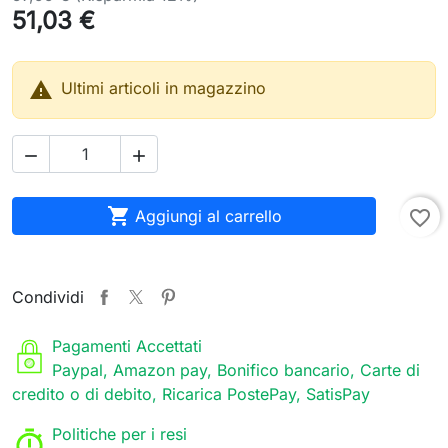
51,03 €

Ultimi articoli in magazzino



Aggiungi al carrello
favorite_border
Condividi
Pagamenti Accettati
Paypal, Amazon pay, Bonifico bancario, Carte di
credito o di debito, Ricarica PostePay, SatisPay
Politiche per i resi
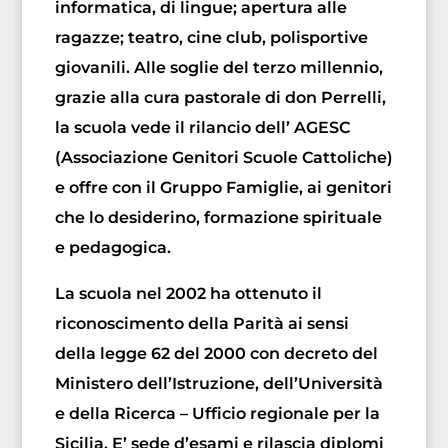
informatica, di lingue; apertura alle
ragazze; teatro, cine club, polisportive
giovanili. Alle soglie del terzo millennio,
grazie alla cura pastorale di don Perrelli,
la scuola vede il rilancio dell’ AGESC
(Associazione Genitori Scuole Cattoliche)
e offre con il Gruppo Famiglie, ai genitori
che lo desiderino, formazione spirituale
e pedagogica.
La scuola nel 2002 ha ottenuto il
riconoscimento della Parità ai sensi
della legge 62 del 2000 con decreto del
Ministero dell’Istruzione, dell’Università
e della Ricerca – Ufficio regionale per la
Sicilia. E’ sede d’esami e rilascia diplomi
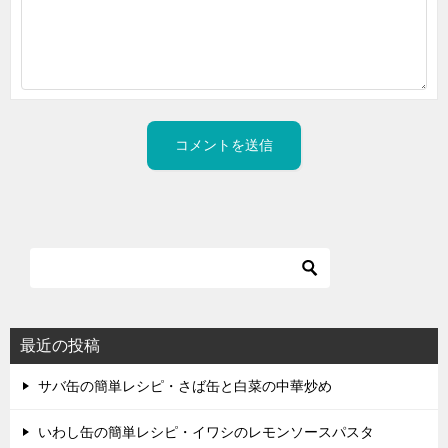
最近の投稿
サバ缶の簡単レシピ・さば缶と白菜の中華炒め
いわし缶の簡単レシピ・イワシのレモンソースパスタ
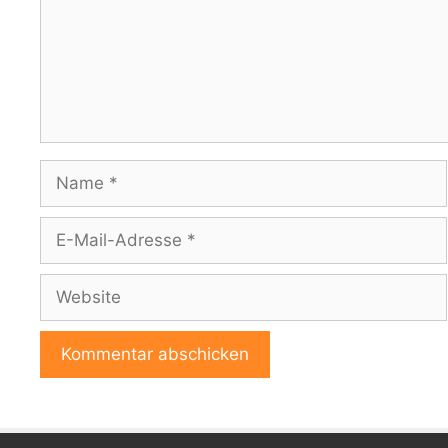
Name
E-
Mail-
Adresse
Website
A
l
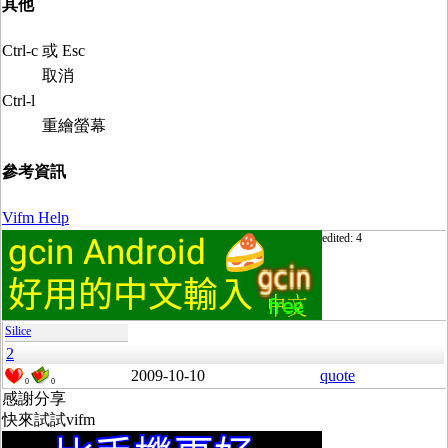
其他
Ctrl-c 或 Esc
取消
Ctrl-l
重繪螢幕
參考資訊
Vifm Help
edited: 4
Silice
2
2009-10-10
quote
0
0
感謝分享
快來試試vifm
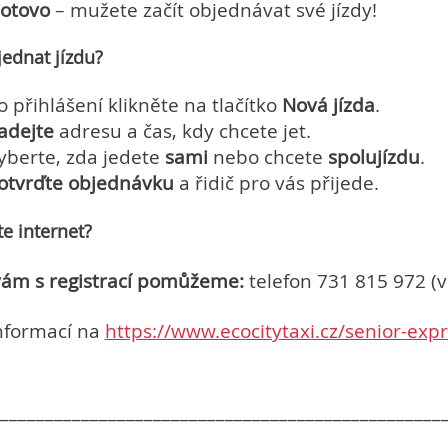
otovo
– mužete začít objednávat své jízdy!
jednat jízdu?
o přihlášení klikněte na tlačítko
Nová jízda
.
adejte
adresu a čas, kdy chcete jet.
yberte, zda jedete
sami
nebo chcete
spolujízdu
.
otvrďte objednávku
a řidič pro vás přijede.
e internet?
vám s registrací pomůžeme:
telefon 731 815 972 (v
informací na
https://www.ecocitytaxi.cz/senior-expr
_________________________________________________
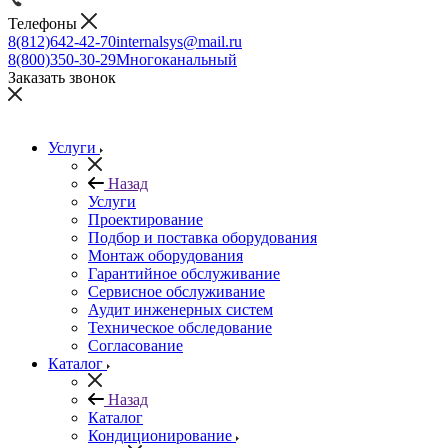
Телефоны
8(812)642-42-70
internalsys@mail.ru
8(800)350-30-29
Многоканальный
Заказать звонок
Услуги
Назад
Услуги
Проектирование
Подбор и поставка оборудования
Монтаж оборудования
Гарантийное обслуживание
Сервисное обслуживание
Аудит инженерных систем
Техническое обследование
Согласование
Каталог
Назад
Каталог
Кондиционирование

---

EXERCISE GOAL | Going through the records above, count the lines that hold the string "обслуживание" and give only the total.

ANSWER TO THE PROBLEM | 2